**Work order:** Check each line of the entries. Copy the ones that contain the string "Satanisk".

**Exercise input:**
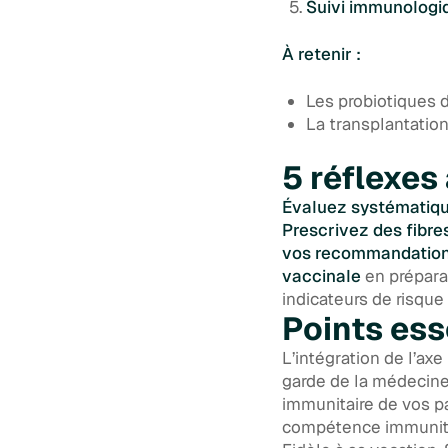
Suivi immunologi
À retenir :
Les probiotiques 
La transplantatio
5 réflexes
Évaluez systématiq
Prescrivez des fibre
vos recommandation
vaccinale
en prépara
indicateurs de risque
Points ess
L’intégration de l’axe
garde de la médecine
immunitaire de vos p
compétence immunita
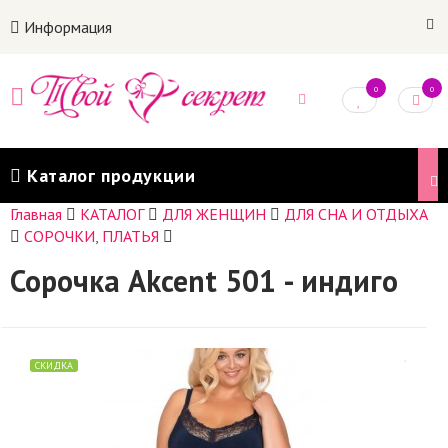
Информация
0
0
Каталог продукции
Главная
КАТАЛОГ
ДЛЯ ЖЕНЩИН
ДЛЯ СНА И ОТДЫХА
СОРОЧКИ, ПЛАТЬЯ
Сорочка Akcent 501 - индиго
СКИДКА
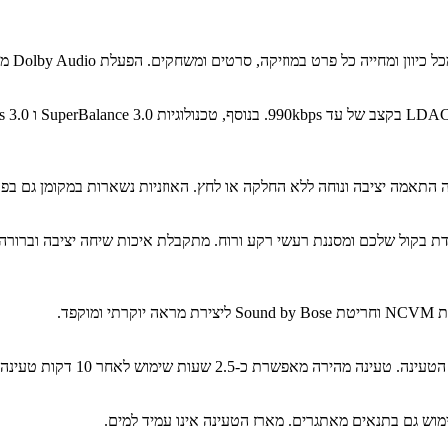
 התאמה יציבה ונוחה ללא החלקה או לחץ. האוזניות נשארות במקומן גם בפעי
פד.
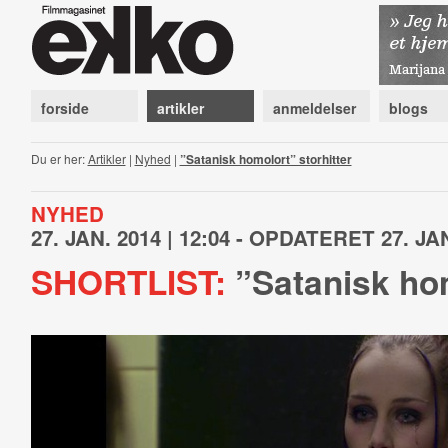
forside
artikler
anmeldelser
blogs
Du er her:
Artikler
|
Nyhed
|
”Satanisk homolort” storhitter
NYHED
27. JAN. 2014 | 12:04 - OPDATERET 27. JAN
SHORTLIST:
”Satanisk hom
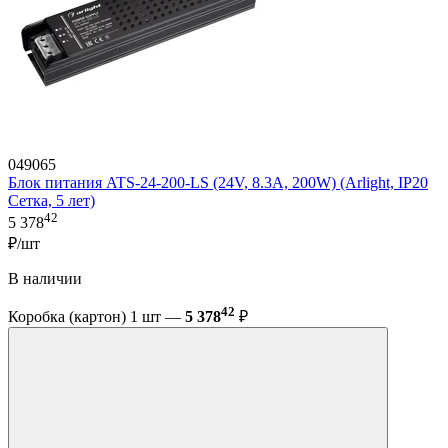
049065
Блок питания ATS-24-200-LS (24V, 8.3A, 200W) (Arlight, IP20
Сетка, 5 лет)
42
5 378
₽/шт
В наличии
42
Коробка (картон) 1 шт —
5 378
₽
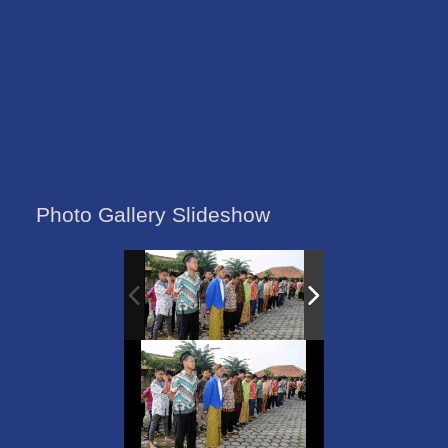
Photo Gallery Slideshow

**Problem solution:**
”Satanisk homolort” storhitter
”Satanisk hom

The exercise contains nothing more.